Jo and Tim own their PPR in Sydney, plus an investment property in Melbourne (land value $750k) and one in Brisbane (land value $550k), all held jointly in their individual names.   Under current land tax arrangements for Queensland, they would not meet the land tax threshold for Queensland and no tax would be paid.  Under the new legislation their taxable land value would now be $1,300,000.

Land tax calculation:  $4500 +(1.65 cents x $300.000) = $9450

This amount is then applied to the Queensland portion of Jo and Tim’s land ($550,000/$1,300,000 x $9450) = $3998.08.

$3998.08 would be the land tax paid in this instance.  

What should I do if I own investment property outside of QLD?

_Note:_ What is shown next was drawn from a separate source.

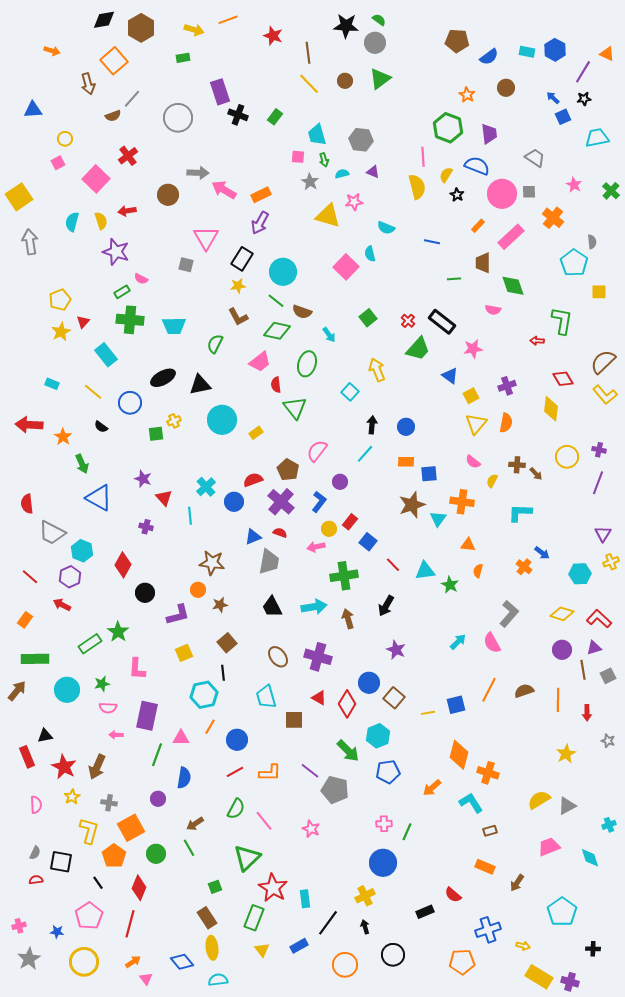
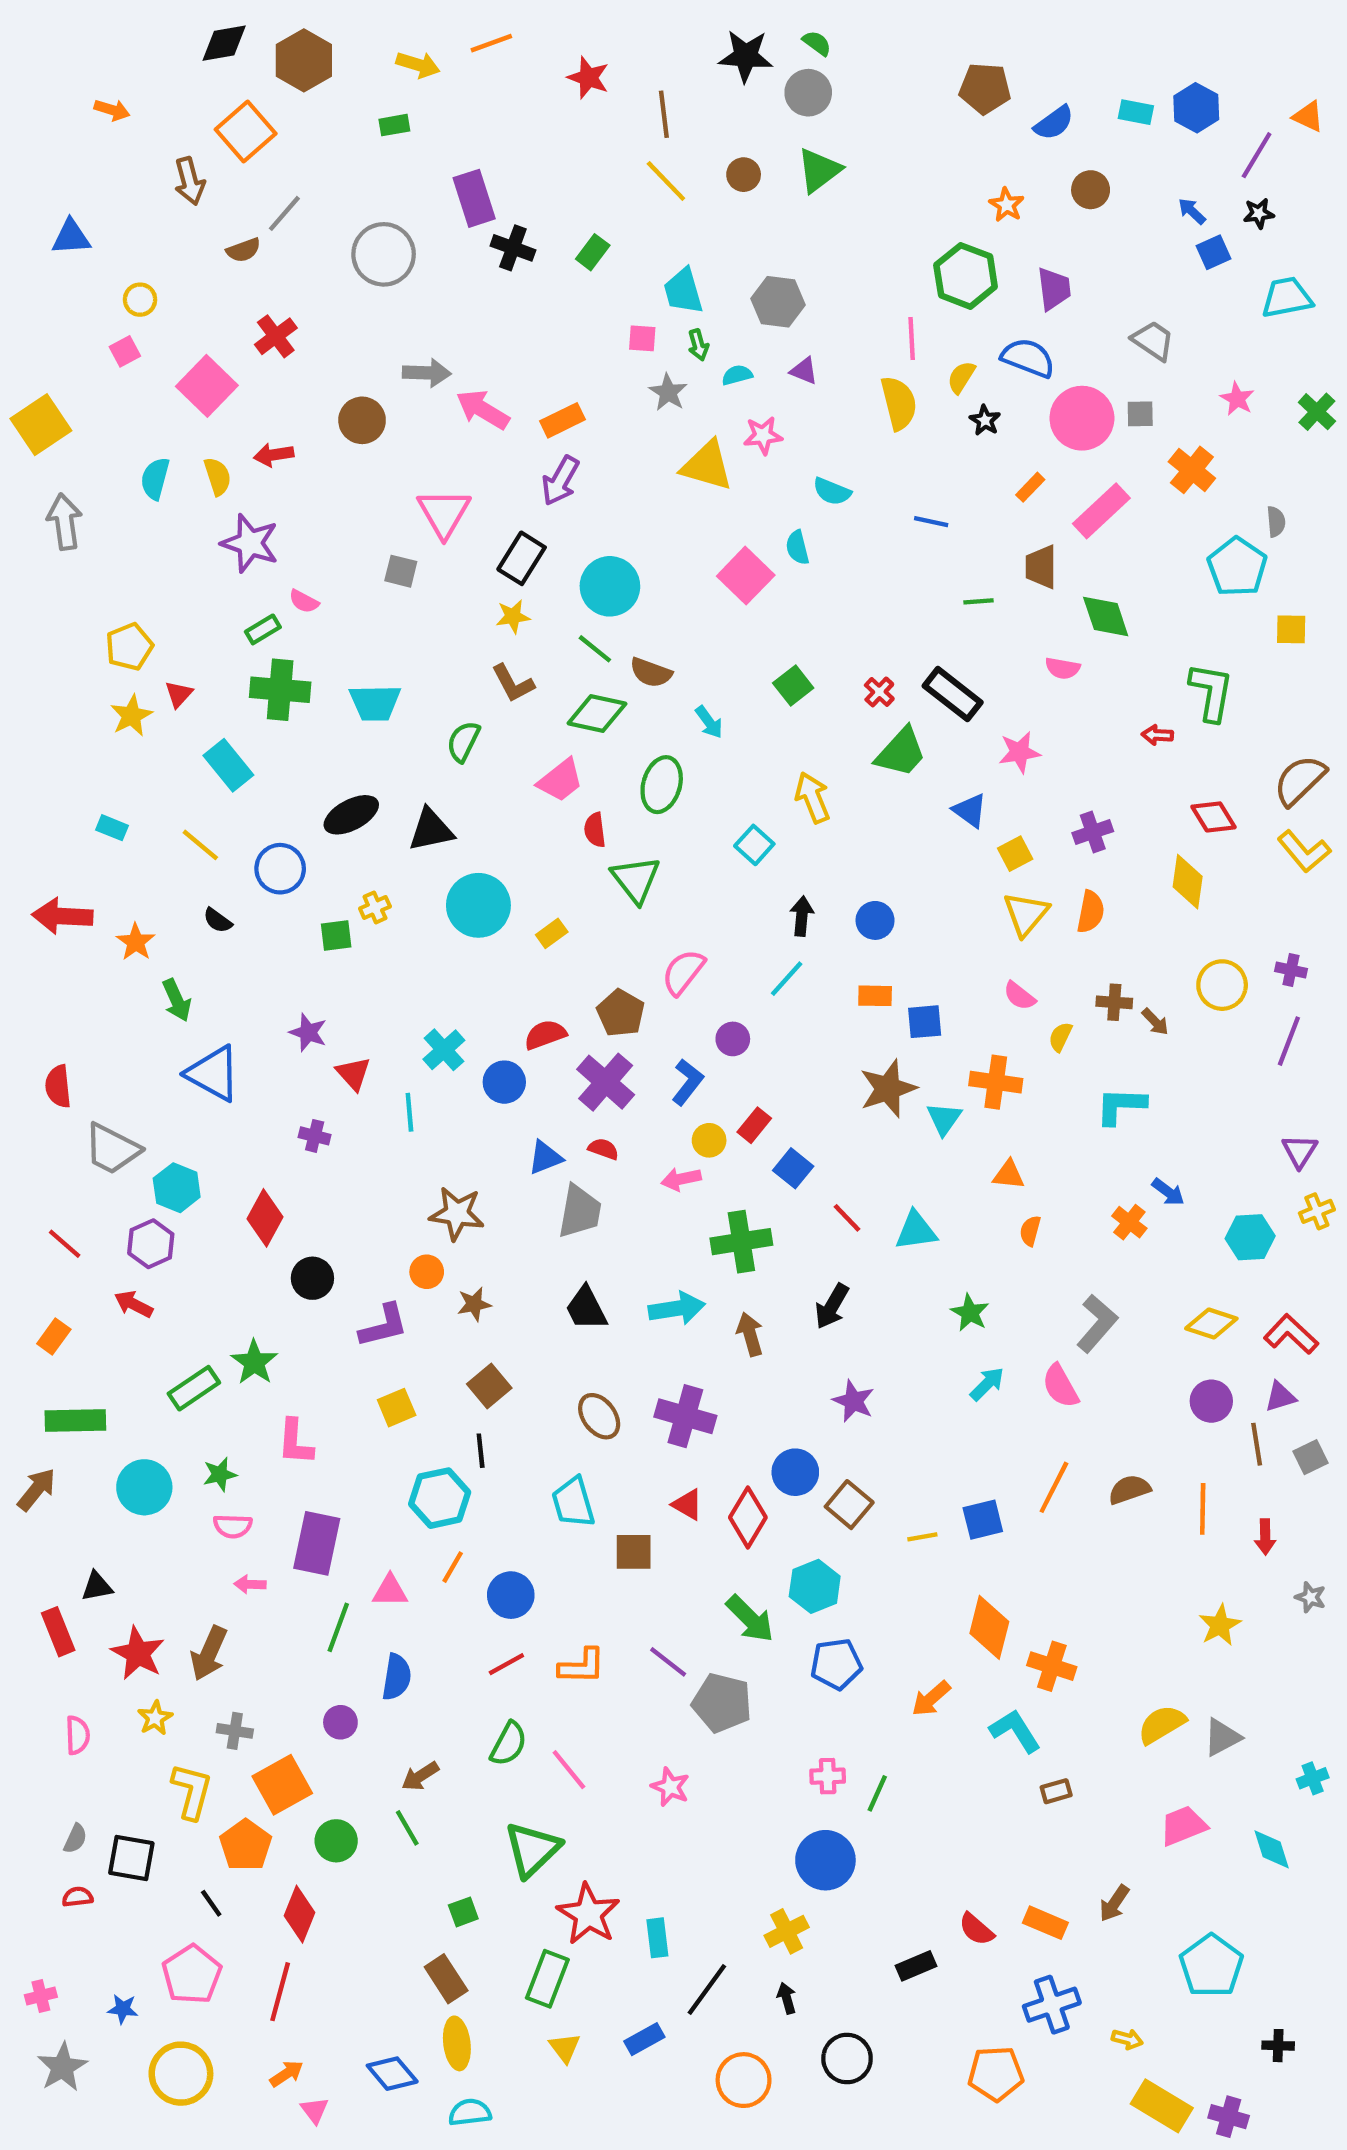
green star: (450, 585) -> (970, 1313), moved
orange rectangle: (485, 867) -> (1045, 1923), moved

Determine your land holding across all states and work out the expected changes to your land tax (if any) to see how this will impact you directly. Note that if you hold property in your superannuation fund or a trust, then these are separate entities and each entity is assessed individually.

What should I consider if buying in Queensland?

Consider the entity in which you intend to purchase the property to see if you will be impacted.

Consider what properties you hold in other states within the same entity and the expected land value of a purchase you are going to make in Queensland to work out the expected land tax cost each year.

Consider whether an apartment may meet your investment goals as land tax assessment will be much less as you only own a portion of the land.

Consult with us at Property Zest if you would like assistance with this.

Can I increase the rental income on my property to cover the increase in land taxes?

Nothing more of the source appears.